Additional changes were attributed to anti-PD-1 therapy in arm B. These include a statistically significant downregulation of CCR7 in CD4⁺ T cells (Figure 6C); BIRC2, which has been shown to reduce intratumoral CD8⁺ T and NK cell infiltration associated with ICI therapy (Samanta et al., 2020); CRKL, which controls the generation of Tregs induced by foreign antigens (Blaize et al., 2020); IFITM1, which is an interferon (IFN)-induced antiviral protein; and TNFSF8, which is a cytokine in the TNF ligand family. Anti-PD-1 therapy was also associated with a significant increase in the expression of genes associated with immune activation. These included CXCL10, which is a Teff trafficking chemokine; IL2RA, which is associated with the Th1 response; FOXP3, which is upregulated in Tregs during CD4⁺ T cell activation; SLC11A1, which drives Th17 differentiation (Jiang et al., 2009); and TNFRSF18 (GITR), which is a T cell activation signal. Notably, we observed enhanced immune responses in the upregulation of multiple cytokine/chemokine signaling pathways (Table S7), such as the REACTOME pathways, including chemokine receptors bind chemokines (Figure 6G). Moreover, we observed an upregulation of the cytokine CCL13 (Figure 6C), which attracts proinflammatory myeloid cells (Mendez-Enriquez and Garcia-Zepeda, 2013), leading us to hypothesize that changes in cytokine/chemokine signaling due to anti-PD-1 therapy may further affect the function of other immune cells in the TME. This was supported by the significant upregulation of multiple GOBP pathways associated with myeloid cells and lymphocyte chemotaxis in arm B (Figure 6H). Altogether, these results suggest the activation of CD4⁺ T cells by anti-PD-1 therapy through regulating chemokine/cytokine signaling pathways.
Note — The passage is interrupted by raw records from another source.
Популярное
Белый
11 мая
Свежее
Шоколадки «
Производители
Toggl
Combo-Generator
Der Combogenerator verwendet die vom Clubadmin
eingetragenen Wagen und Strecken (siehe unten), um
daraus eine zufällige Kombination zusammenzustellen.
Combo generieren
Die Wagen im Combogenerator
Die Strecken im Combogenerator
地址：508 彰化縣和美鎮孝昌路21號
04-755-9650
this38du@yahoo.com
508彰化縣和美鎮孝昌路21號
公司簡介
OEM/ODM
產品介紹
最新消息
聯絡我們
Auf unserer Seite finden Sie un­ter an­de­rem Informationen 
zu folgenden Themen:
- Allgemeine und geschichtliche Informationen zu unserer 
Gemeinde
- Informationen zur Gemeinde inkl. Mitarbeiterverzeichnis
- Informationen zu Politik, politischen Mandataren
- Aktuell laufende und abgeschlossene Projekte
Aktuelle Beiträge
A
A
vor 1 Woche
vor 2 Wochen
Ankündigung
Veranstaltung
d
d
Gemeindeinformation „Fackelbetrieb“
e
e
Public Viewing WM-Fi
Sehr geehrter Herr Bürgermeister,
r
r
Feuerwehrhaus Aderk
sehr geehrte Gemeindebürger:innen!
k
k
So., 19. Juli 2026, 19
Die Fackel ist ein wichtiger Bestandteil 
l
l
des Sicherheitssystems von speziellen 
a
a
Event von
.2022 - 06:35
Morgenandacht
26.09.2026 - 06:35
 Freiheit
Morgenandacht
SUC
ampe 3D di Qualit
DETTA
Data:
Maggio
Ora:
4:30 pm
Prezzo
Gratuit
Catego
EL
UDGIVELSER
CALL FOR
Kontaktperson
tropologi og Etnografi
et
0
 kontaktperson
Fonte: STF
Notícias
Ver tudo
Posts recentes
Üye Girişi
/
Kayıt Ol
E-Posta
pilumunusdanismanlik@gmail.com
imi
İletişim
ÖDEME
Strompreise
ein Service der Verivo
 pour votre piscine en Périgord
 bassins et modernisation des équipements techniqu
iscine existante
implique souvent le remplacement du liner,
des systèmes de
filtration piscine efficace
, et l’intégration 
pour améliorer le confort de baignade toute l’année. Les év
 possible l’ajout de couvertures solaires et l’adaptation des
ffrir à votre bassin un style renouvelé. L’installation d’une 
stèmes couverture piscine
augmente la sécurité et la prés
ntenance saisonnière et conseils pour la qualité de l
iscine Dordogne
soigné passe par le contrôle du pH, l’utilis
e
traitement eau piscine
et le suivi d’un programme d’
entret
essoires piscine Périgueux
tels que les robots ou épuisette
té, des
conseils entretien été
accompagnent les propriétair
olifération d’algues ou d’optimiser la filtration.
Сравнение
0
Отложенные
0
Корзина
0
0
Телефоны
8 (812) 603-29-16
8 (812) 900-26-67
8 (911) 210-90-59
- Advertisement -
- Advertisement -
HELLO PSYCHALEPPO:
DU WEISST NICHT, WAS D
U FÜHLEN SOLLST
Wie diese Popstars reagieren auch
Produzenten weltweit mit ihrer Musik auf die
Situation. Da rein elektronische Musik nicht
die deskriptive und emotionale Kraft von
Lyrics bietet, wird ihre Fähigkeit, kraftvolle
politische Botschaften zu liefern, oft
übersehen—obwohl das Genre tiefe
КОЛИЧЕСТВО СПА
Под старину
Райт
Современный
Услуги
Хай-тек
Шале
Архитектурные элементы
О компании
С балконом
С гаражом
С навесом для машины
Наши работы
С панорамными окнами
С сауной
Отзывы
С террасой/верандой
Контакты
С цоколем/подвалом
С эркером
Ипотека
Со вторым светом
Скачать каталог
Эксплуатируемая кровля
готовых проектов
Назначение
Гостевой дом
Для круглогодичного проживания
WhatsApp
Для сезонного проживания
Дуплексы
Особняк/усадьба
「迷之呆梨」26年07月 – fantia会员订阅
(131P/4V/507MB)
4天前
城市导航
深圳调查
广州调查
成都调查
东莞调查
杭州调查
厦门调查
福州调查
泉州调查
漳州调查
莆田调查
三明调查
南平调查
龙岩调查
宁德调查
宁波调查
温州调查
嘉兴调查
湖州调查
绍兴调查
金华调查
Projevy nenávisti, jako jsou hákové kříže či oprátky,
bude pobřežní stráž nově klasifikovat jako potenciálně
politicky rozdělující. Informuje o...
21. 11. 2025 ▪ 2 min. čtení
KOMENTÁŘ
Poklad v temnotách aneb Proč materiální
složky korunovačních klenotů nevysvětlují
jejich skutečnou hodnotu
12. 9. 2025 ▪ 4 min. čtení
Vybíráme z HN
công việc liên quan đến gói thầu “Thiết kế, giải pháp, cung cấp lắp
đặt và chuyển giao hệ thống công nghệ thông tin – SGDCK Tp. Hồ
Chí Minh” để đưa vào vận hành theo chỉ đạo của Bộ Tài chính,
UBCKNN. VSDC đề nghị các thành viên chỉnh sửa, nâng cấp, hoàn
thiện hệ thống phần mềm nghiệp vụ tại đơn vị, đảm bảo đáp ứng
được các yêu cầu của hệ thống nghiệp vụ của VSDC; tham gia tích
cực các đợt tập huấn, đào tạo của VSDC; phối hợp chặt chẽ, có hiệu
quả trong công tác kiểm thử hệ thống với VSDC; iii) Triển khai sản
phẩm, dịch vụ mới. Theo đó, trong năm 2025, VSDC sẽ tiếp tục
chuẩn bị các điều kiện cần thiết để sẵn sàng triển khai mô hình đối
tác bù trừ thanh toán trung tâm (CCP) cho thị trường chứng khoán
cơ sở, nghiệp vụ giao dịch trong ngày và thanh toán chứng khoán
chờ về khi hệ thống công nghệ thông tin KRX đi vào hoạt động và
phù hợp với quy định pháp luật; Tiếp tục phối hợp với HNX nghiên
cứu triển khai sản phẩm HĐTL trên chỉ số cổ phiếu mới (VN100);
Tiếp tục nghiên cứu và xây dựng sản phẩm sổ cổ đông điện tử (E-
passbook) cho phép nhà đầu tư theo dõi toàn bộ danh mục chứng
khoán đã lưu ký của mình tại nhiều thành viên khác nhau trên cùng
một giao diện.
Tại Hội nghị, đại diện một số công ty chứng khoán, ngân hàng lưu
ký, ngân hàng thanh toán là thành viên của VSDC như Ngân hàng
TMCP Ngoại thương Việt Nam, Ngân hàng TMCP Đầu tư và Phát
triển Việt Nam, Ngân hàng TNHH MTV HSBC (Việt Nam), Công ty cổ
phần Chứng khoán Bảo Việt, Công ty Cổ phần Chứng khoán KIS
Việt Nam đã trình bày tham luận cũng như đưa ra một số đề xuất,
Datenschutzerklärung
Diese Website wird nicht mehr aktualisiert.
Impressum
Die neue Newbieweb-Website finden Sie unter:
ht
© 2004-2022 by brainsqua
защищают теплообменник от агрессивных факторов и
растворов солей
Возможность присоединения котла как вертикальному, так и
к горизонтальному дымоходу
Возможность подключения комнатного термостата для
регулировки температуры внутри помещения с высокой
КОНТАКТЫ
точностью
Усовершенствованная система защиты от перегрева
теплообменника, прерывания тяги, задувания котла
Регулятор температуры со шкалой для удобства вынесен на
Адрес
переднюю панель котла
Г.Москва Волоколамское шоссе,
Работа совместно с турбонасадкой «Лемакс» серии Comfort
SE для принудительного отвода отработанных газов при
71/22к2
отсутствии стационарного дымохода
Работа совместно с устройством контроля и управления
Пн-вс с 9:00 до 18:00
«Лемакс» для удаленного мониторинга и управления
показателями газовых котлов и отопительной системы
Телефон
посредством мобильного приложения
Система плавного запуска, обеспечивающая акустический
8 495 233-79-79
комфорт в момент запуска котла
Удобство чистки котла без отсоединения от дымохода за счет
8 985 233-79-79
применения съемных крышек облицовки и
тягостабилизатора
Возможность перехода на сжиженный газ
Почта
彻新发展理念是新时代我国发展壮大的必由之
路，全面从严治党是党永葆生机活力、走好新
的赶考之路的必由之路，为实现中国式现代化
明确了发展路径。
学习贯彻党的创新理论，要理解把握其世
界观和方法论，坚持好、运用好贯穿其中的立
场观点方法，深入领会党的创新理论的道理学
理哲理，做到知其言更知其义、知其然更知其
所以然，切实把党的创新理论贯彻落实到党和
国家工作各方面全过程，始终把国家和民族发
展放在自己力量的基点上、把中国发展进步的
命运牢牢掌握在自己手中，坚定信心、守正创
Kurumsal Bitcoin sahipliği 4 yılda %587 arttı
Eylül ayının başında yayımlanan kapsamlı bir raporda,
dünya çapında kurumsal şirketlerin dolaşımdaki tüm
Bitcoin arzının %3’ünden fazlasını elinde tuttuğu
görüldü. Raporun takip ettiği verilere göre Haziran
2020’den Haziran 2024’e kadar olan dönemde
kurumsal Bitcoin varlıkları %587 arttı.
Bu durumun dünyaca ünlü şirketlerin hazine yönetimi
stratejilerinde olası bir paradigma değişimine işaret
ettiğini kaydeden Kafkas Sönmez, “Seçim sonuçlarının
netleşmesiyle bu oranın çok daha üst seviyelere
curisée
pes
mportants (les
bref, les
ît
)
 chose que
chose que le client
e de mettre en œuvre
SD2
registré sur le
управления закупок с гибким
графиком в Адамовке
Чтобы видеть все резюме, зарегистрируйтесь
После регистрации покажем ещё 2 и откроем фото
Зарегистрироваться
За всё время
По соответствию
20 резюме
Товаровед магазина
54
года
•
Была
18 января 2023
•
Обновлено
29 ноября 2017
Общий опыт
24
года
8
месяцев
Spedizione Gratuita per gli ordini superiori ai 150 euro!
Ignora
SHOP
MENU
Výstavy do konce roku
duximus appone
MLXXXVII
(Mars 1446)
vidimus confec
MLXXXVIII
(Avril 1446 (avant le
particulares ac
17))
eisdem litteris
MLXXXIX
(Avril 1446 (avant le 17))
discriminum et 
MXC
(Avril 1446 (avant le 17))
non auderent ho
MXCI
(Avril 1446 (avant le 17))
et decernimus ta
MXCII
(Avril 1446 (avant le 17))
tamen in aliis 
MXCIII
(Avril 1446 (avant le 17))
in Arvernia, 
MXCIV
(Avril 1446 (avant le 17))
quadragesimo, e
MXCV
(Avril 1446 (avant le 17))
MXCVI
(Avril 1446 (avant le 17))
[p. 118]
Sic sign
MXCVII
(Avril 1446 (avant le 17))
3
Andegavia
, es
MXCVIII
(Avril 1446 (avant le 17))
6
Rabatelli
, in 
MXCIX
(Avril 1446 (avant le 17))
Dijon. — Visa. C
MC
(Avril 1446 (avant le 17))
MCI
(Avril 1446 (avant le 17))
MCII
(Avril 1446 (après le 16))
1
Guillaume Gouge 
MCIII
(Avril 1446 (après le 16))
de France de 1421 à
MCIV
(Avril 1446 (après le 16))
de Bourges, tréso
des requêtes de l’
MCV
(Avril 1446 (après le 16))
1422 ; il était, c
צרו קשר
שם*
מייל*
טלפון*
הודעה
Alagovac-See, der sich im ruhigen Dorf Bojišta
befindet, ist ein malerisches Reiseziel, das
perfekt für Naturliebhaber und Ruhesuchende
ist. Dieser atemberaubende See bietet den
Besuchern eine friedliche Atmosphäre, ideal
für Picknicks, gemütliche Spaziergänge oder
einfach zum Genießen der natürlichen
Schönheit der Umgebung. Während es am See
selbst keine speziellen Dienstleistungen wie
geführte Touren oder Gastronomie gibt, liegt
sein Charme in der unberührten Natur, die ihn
Compared with CD4⁺ T cells, we observed fewer changes in immune response genes associated with anti-PD-1 therapy in CD8⁺ cells (Figure 6D). However, we did observe a statistically significant increase in the hallmark epithelial to mesenchymal transition (EMT) pathway; the REACTOME pathways, including ECM organization, collagen degradation, and ECM proteoglycans; the GOBP pathways, including collagen metabolic processes and complement activation; and the GOMF pathways for the ECM matrix structural constituent (Figure 6I). Upregulation of these pathways pointed to anti-PD-1 therapy-induced ECM regulation of CD8⁺ T cell trafficking rather than direct CD8⁺ T cell activation. These data also pointed to anti-PD-1 therapy-induced neutrophil degranulation signals in the ECM as several genes in this process were altered, including downregulation of MAGT1 (Li et al., 2011a, 2011b), upregulation SLC11A1 (Hedges et al., 2013; Jiang et al., 2009), and upregulation of PRSS2 (Sui et al., 2021) in arm B. It should be noted that an induction of neutrophil degranulation signaling is anticipated to hinder CD8⁺ T cell activation, likely through ECM regulation. This hypothesis was further supported by significant differential gene expression changes in the REACTOME neutrophil degranulation pathway in CD11b⁺ cells from arm B (Figure 6J). In this myeloid cell population, we observed significant increases in the innate immune response following anti-PD-1 therapy at the individual gene level (MARCO, RETN, and TLR8) (Figure 6E) and the pathway level (REACTOME innate immune system), which are anticipated to induce myeloid cell infiltration and may further induce neutrophil degranulation. We observed a similar trend for B cell activation signatures following anti-PD-1 therapy in the CD19⁺ RNA-seq data (Figure 6F), including overexpression of immunoglobulin genes and the chemokine IL32, which induces the expression of IL-8 (Khawar et al., 2015). We also observed differential gene expression in CD19⁺ cells from arm B, consistent with changes in B cell motility reflected at the pathway level through EMT (hallmark EMT). Altogether, these analyses suggest that anti-PD-1 therapy induced changes in multiple cytokine and chemokine signals that activated CD4⁺ T cells and induced myeloid cell trafficking and neutrophil degranulation, possibly through altering the ECM, to hinder the motility and activation of immune-effector cells, including CD8⁺ T cells and B cells.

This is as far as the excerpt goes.